Dix mois après avoir annoncé un investissement majeur au Havre, l'armateur italo-suisse réaffirme son intention de faire du port normand « la première porte d’entrée du marché européen ». Sa filiale gestionnaire de terminaux ajoute plus de 200 millions d'euros à la (grosse) enveloppe déjà promise en juillet dernier, et s’engage à casser les prix de la manutention.Les grèves répétées des dockers contre la réforme des retraites n'ont manifestement pas entamé la détermination du numéro un du transport mondial. Dix mois après avoir promis un investissement majeur au port du Havre, MSC semble plus décidé que jamais à élever le niveau de jeu de la place normande, en réponse à la congestion des ports d'Anvers et de Rotterdam.
En visite sur place lundi 22 mai, les dirigeants de TIL (Terminal Investment Limited), la filiale de manutention portuaire du groupe MSC, ont fait savoir à un Edouard Philippe ravi qu'ils avaient revu leurs ambitions, non pas à la baisse, mais à la hausse.

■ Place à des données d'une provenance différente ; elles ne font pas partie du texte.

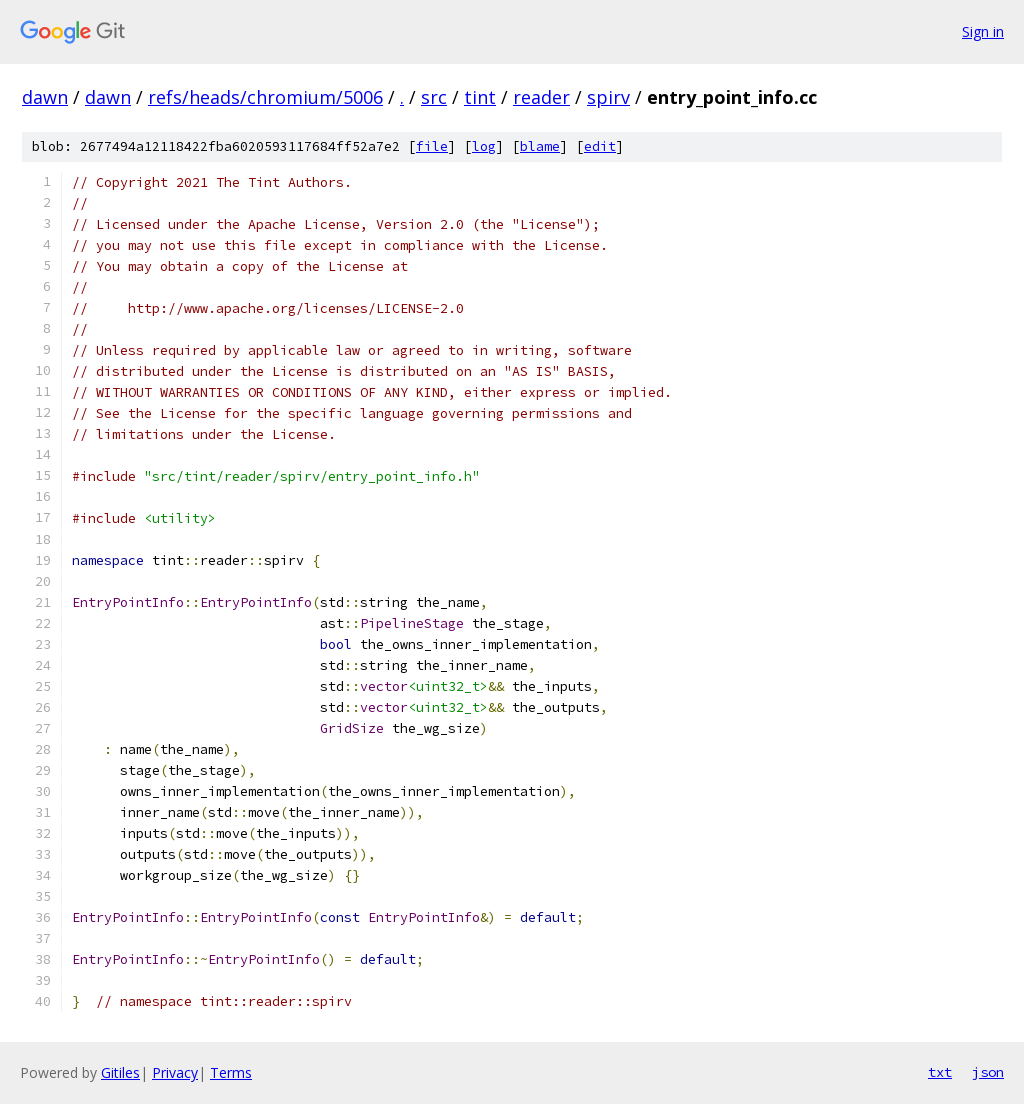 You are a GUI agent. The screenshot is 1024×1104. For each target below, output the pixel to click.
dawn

Ce ne sont plus 700 millions d'euros qui vont être injectés, mais « plus de 900 millions » d'euros. Objectif affiché, multiplier par trois la capacité de ses terminaux dans le port en eaux profondes du Havre d'ici à 2028.
TIL dépense massivement et écrase les prix
Responsable, l'augmentation du coût des matières premières, mais pas seulement. Entre juillet et aujourd'hui, le groupe a décidé d'upgrader le niveau des équipements, dont il dotera son linéaire de quais. Témoin, cette première commande de 9 « méga » portiques (sur les 24 promis à terme) passée auprès d'un constructeur chinois, à raison de 16 millions d'euros l'unité.
« Ce seront les plus grands du monde », précise François Guerin, patron des terminaux. « Pouvoir faire état de cette commande, c'est montrer que le projet avance », s'est félicité pour sa part l'ancien Premier ministre, saluant « un acte de confiance ». Livrables dans deux ans, les machines vouées au chargement et au déchargement des conteneurs culmineront à près de 70 mètres au point le plus haut. Le but ? Gagner en productivité tout en s'affranchissant des contraintes de marées qui font varier le niveau de la mer de plus ou moins 8 mètres à l'intérieur de la digue de Port 2000.